Leur objectif ? « Equiper les têtes de tout le monde, de tous les styles et de tous les âges », en proposant un large choix de couvre-chefs, de grandes marques et de petits créateurs. « Ce n’est pas nouveau, précise Max, ça existe depuis 30 ans aux Etats-Unis, on voulait juste ramener ça en France. » Un headwear store, donc.
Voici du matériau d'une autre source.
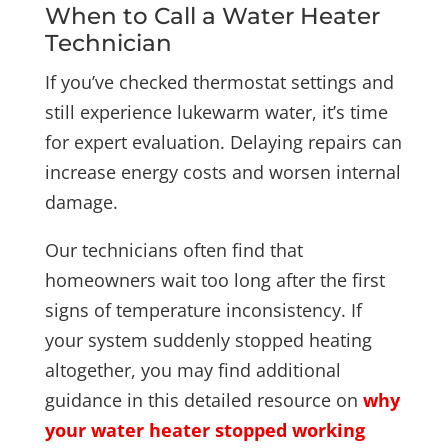
When to Call a Water Heater
Technician
If you’ve checked thermostat settings and
still experience lukewarm water, it’s time
for expert evaluation. Delaying repairs can
increase energy costs and worsen internal
damage.
Our technicians often find that
homeowners wait too long after the first
signs of temperature inconsistency. If
your system suddenly stopped heating
altogether, you may find additional
guidance in this detailed resource on
why
your water heater stopped working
« Le vocabulaire du capitalisme »
Mais, ça ne nous rappelle pas déjà quelque chose ? Une boutique… où on vend plein de chapeaux… Une chapellerie peut-être ? Voilà. Mais ça sonne beaucoup moins « cool », non ? « Il y a une forme de snobisme, cela fait plus tendance », analyse Jean Maillet, lexicographe et spécialiste de la langue française, qui considère headwear comme un « anglicisme illégitime ». « Contrairement aux anglicismes légitimes, qui désignent des concepts qui nous viennent du monde anglo-saxon et qui n’existent pas en France, les illégitimes viennent remplacer un mot français, voire plusieurs, et peuvent participer à les faire disparaître. » D’autant que Jean Maillet rappelle que le mot « chapellerie » a fait ses preuves, et existe au moins depuis le XIIIe siècle.
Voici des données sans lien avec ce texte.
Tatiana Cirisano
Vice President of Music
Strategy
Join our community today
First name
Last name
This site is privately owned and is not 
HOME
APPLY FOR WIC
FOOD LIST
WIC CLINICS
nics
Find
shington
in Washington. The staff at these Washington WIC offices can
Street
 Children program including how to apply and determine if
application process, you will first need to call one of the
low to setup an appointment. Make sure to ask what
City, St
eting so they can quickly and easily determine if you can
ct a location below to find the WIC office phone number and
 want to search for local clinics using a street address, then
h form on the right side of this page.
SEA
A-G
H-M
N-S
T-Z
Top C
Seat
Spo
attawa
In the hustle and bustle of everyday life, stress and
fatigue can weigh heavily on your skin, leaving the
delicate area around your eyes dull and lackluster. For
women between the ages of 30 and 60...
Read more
Mais ce n’est pas tout. Si un risque d’appauvrissement de la langue française existe selon lui, un autre danger rôde. « On utilise de plus en plus le vocabulaire du capitalisme et du libéralisme, fait-il remarquer. L’anglais s’impose dans un monde qui tend à devenir de plus en plus libéral. C’est la langue de la mondialisation, une des raisons pour lesquelles le français est en souffrance. » Décidément, on ne se méfie jamais assez du grand capital.
« Une chapellerie des temps modernes »
Et qu’en pense Simone Headwear ? La boutique en fait plutôt un point fort. « On aimait bien ce décalage entre les deux langues, entre headwear et le vieux prénom Simone, qui était le nom de notre van en Australie », précise Max. Et quid du concept ? « C’est une chapellerie des temps modernes, confirme-t-il. Ce terme était un peu oldschool et vieillot, on a voulu lui redonner un coup de neuf, un petit coup de jeune. »
Au moins, on a échappé au « Chapelling ».